Terrassé et vaincu sur le plan militaire, l’islamisme fut sauvé par une politique honteuse dite de la "concorde civile" et de la "réconciliation nationale" alors qu’en même temps, par la violation systématique de la constitution et des lois, ce pouvoir s’est évertué à casser les mécanismes des réformes économiques et à bâillonner les forces démocratiques et l’expression citoyenne (partis, syndicats autonomes, associations, presse libre…) à la faveur d’une nébuleuse conservatrice et prédatrice autour de la présidence de la république, d’un magma de nationalisme décadent, d’islamisme et de populisme. A l’intérieur des appareils administratifs, économiques et politiques de l’Etat, une guerre sans merci et sans principes entre différents clans se déroule autour des appétits insatiables des uns et des autres dévoilée en partie par des scandales à répétition au mépris total de l’Etat et de la république.
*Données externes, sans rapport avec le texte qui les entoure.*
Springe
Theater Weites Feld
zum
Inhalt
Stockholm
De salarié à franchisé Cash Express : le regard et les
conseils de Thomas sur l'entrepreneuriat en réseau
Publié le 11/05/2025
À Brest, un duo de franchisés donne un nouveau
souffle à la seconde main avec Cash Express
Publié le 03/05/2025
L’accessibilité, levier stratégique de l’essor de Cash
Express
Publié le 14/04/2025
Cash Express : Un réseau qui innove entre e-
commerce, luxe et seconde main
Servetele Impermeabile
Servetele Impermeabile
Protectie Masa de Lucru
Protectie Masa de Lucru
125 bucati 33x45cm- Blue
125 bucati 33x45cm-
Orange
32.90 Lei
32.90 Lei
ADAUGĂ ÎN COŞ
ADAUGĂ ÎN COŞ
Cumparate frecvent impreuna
Dans ces conditions et au moment où l’argent du pétrole coule à flots, il n’est point étonnant que les projets mis en chantiers consomment plus que le double des budgets prévus initialement, que des sommes astronomiques sont investies avec des résultats plus que médiocres sans commune mesure avec les normes admise mondialement.
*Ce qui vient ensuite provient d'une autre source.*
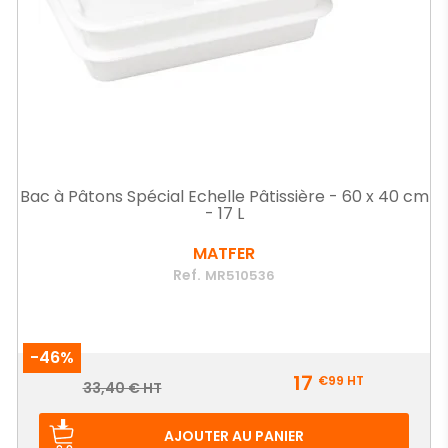
Bac à Pâtons Spécial Echelle Pâtissière - 60 x 40 cm
- 17 L
MATFER
Ref.
MR510536
-46%
Prix
17
€99
HT
Prix
33,40 € HT
de
base
AJOUTER AU PANIER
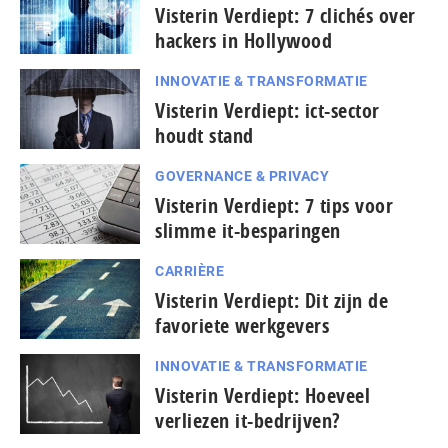
Visterin Verdiept: 7 clichés over
hackers in Hollywood
INNOVATIE & TRANSFORMATIE
Visterin Verdiept: ict-sector
houdt stand
GOVERNANCE & PRIVACY
Visterin Verdiept: 7 tips voor
slimme it-besparingen
CARRIÈRE
Visterin Verdiept: Dit zijn de
favoriete werkgevers
INNOVATIE & TRANSFORMATIE
Visterin Verdiept: Hoeveel
verliezen it-bedrijven?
Il y va de même dans le domaine scolaire, universitaire, de la recherche, de la santé, du transport, de la culture, de l’habitat… Une politique économique ruineuse génératrice ni de croissance ni d’emplois mais hypothéquant dangereusement déjà l’avenir de plusieurs générations : Une économie ultra bureaucratique qui étouffe et asphyxie l’entreprise Algérienne Publique et privée aussi bien par un environnement administratif nocif que par une politique fiscale et parafiscale archaïque à laquelle s’ajoute la pratique systématique de la corruption.
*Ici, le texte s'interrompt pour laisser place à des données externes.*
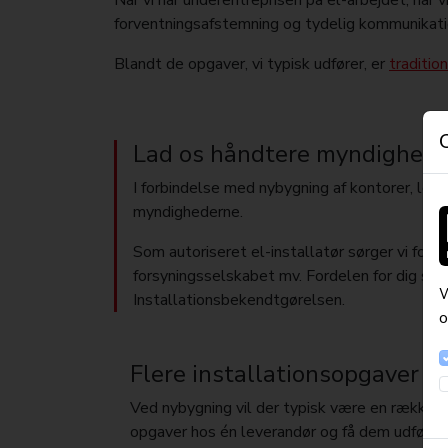
Når vi har underentreprisen på el-arbejdet, har
forventningsafstemning og tydelig kommunikation
Blandt de opgaver, vi typisk udfører, er
traditio
Lad os håndtere myndighed
I forbindelse med nybygning af kontorer, lej
myndighederne.
Som autoriseret el-installatør sørger vi for 
forsyningsselskabet mv. Fordelen for dig som k
W
Installationsbekendtgørelsen.
o
Flere installationsopgaver –
Ved nybygning vil der typisk være en række a
opgaver hos én leverandør og få dem udført i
Aujourd’hui, à la configuration du paysage politique exploitant indistinctement, aussi bien les courants islamistes que les tenants des appareils politiques liés à l’Etat directement ou indirectement. Porteuses d’aucun projet de société, si ce n’est le maintien du statut quo jusqu’à épuisement de la rente pétrolière, elles bénéficient de moyens colossaux et de grands relais à tous les niveaux de l’Etat (justice y compris) mais aussi dans une partie de la société civile. 

Aussi il est impératif d’avoir une conscience claire des forces qui, aujourd’hui et encore plus demain, s’impliquent et se battent avec de plus en plus de lucidité et de courage pour libérer la Kabylie et aller vers un développement de l’émergence d’un Etat de droit et une justice sociale. Le combat pour l’autodétermination du peuple Kabyle montre clairement le large panel des forces à même de porter des mots d’ordres politiques de s’organiser et d’être une avant-garde dans la lutte pour l’instauration d’un Etat démocratique, laïque et moderne basé sur le progrès général.

Ce n’est certainement pas autour d’un "Smig démocratique", comme on nous le propose souvent, que se mobiliseront de pareilles forces mais bel et bien autour d’un programme politique sérieusement pensé et qui établisse un lien clair entre les nombreuses revendications des mouvements émergents et les grands axes du changement à prévoir. 

Ce programme peut s’élaborer à travers un processus de nombreux échanges entre militants et compétences de la mouvance démocratique Kabyle et d’identification des éléments consensuels. 


La Modernité ne peut être portée que par les forces de la Modernité ! L’accession au pouvoir de ces dernières se fera nécessairement par le biais d’un large front unissant les partis Kabyles, mouvements, associations, syndicats et personnalités impliquées dans les luttes identitaires et autour d’un projet rassembleur de toutes ces forces dont dispose la Kabylie.